Bale will only get the match sharpness he needs by playing games, of course, but he had only had two sub appearances since his layoff, and it's not as though he was going to be hugely involved on the ball against Barcelona.
Even so, it's true that Real needed every player at their peak for this game, and Bale might well have given Carlo Ancelotti assurances he was ready.
Strength of Mind
Criticism in football can come in all forms, but Bale will find a lot of it coming his way if he is not visibly involved in Real's end game—notably, sticking the ball in the back of the net or helping others to do the same.
He will also, however, be faced with criticism ranging from the irrelevant to the absurd. His hair style or his pronunciation in Spanish, for example, or for having the audacity to be picked in the team ahead of Isco or Angel Di Maria—as though he has any say on the matter.

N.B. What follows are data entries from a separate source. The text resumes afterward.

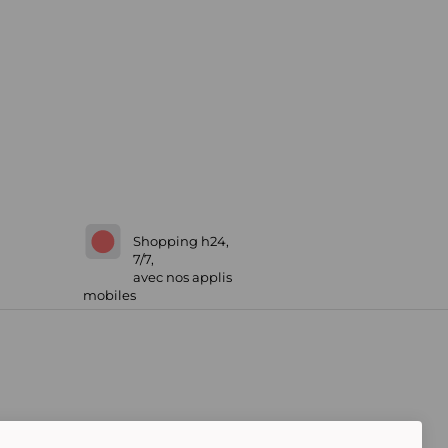
Shopping h24,
7/7,
avec nos applis
mobiles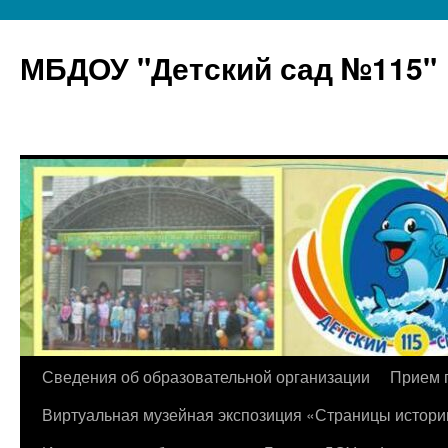
МБДОУ "Детский сад №115"
Перейти
Сведения об образовательной организации
Прием 
к
Виртуальная музейная экспозиция «Страницы истори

Everywhere you look in interviews within football these days, "mental strength" is cited as a key part of any player's success.
Liverpool forward Daniel Sturridge acknowledges that Chelsea legend Didier Drogba told him how it can set apart the very top players, while Cristiano Ronaldo believes that his national side, Portugal, can attribute part of their comeback in World Cup qualifying to the very same quality.

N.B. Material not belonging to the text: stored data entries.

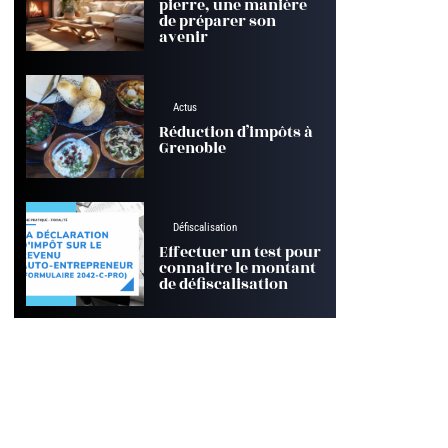
pierre, une manière
de préparer son
avenir
Actus
Réduction d’impôts à
Grenoble
Défiscalisation
Effectuer un test pour
connaitre le montant
de défiscalisation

There is no doubting that at the highest level, players cannot afford to dwell on a mistake or moment of poor technique. As the best players on the pitch, the ball will soon be headed their way once again, and Bale—or whichever other player—has to immediately be in the right frame of mind to do better.
Succeeding at Real
Ronaldo might be the present standard that Bale has to live up to at Real Madrid, while others might expect him to post better stats than Mesut Ozil—the man whose place he effectively took in the first XI.
But for Bale himself, he might do wise to instead consider two other players who have moved from the Premier League to Real Madrid: Steve McManaman and David Beckham.
The former went to Real on a free transfer, but nonetheless faced pressure, as his was one of the first big-name moves of that kind after the arrival of the Bosman ruling. Playing as he did at the time of the Galacticos, he also had to deal with subsequent big-name arrivals who were deemed more capable of taking his place—Luis Figo, Santi Solari and Zinedine Zidane included—yet still played an average of more than 40 times a season for Real.
He also won two league titles and two Champions Leagues.
Beckham was another case altogether. Arguably the most famous sportsperson on the planet, he came into the squad with a reputation of being a name rather than a player and had to win his teammates over just as much as his manager and the fans.
He eventually enjoyed big success in helping to win the 2006-07 league title in his final season.
Bale will need different kinds of resilience to both of them and has qualities in his game which are different to both of those who came before him, but to enjoy the success at longevity at Real which they did, there can be no doubt that strength of mind will be a key factor.
If Bale can overcome his early difficulties to show spurts of the form which brought him to the attention of Real in the first place, there is no reason why he can't be the game-winning superstar they want him to be.
First, though, he himself has to believe he is capable.